# Correlation and regression

#### Objectives

At the end of the lecture students should be able to:

• Interpret a correlation coefficient
• Be aware of some of the basic problems associated with the use of correlation coefficients
• Know when it is appropriate to use a correlation coefficient and when a regression technique should be used

## Correlation

One of the simplest questions we can ask about two variables is: "Is there a linear relationship between them?"

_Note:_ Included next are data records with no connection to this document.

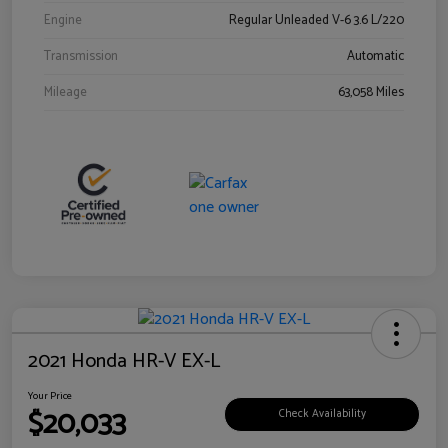
Engine
Regular Unleaded V-6 3.6 L/220
Transmission
Automatic
Mileage
63,058 Miles
2021 Honda HR-V EX-L
Your Price
$20,033
Check Availability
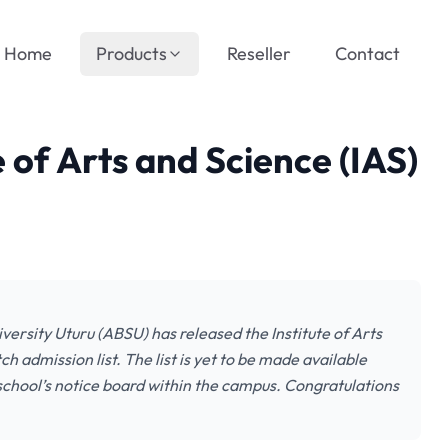
Home
Products
Reseller
Contact
 of Arts and Science (IAS)
iversity Uturu (ABSU) has released the Institute of Arts
admission list. The list is yet to be made available
school’s notice board within the campus. Congratulations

The (Pearson) correlation coefficient, r, is a measure of linear association between two continuous variables. It is a measure of how well the data fit a straight line.

1 => r >= -1

• If r > 0 we have a Positive correlation
• If r < 0 we have a Negative correlation
• If r = 0 we have No correlation

Scatterplots showing data sets with different correlations

We can also perform a hypothesis test, the null hypothesis is that there is no correlation between the two variables (i.e. the population correlation coefficient, r, is zero).

Note:

• It is harder to spot a correlation close to zero, but these are the ones we come across most often

Other points to note:

• The correlation coefficient is unaffected by units of measurement
• Correlations of less than 0·7 should be interpreted cautiously
• Correlation does not imply causation
• Overall, I do not find correlation to be a very useful technique

Correlation should not be used when:

• There is a non-linear relationship between variables
• The are outliers
• There are distinct sub-groups
For example healthy controls with diseased cases
• If the values of one of the variables is determined in advance
e.g. Picking the doses of a drug in an experiment measuring its effect

Two examples of when not to use a correlation coefficient:

(a) When there is a non-linear relationship; (b) when distinct subgroups are present. In both of these examples the correlation coefficient quoted is spurious.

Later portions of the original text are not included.